Teaching our children life skills is so important, and can be tricky with the added demands of single parenthood.
With gender equality a hugely prominent topic in 2022, one dad has come under fire for teaching his daughter how to cook, with his reasons for doing so being taken as sexist and misogynistic by some people including his daughter's school. As a result of a throwaway comment by his child being taken the wrong way, he is now experiencing some negative scrutiny of his parenting, so he took to the Reddit AITA (Am I The Asshole) board to ask for some opinions...
Read the full post below...
"I am a single father to an absolutely beautiful daughter, 'Mary'. Mary's mother died when she was two, and except for the four years when her mother was alive, or we were living with my parents while I attended college, she has been raised solely by me.
I have been cooking since I was 14, always at home and for the people I care about. It is fair to say I am a pretty damn good at-home chef. It is also fair to say that my daughter blows my cooking skills out of the water.
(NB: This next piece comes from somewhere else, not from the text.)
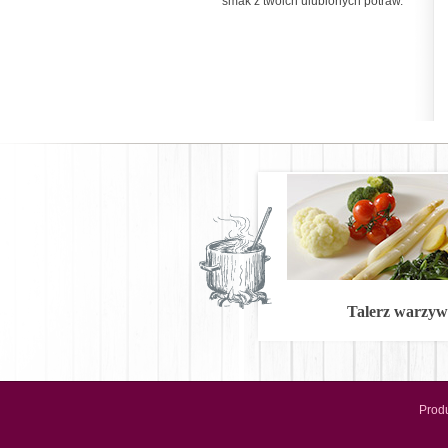
smak z twoich ulubionych potraw.
Talerz warzyw
Prod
She has always taken a keen interest in cooking and has been helping me in the kitchen since she was 4. At 12, I have been giving her 50 bucks a week to pick out her own ingredients at the store and cook dinner every Wednesday, and she has absolutely loved it.
To give an idea of how skilled my daughter is, last week she made a four cheese risotto, twice baked potatoes and sous vided a steak to a perfect medium rare and seared it perfectly. For dessert, it was a strawberry rhubarb crumble and homemade ice cream. Everything was completely from scratch. Since then, every time she tried new recipes on me and I loved it, she would always joke, 'If you love it, dad, then (her crush at the time) would love it and would be very happy!'
This semester at school, she decided to take a 'Home Cooking' option in hopes she would learn new recipes and cooking skills. Today the teacher asked everyone why they wanted to learn how to cook, and my daughter responded, 'To make my future husband and kids happy and healthy.'
The teacher was shocked at that answer, and I was requested for a meeting with the principal and teacher after school hours. They chewed me out for my unhealthy parenting and grooming my daughter to be a housewife for some man in her future.
I talked to a group of mothers that I go to for daughter advice and they said I am an a**hole for instilling such sexist ideals in my daughter and allowing her to think that is all her cooking is good for. I am ready to accept any verdict. So, court of public opinion, am I the a**hole?"
Read the full thread here on Reddit.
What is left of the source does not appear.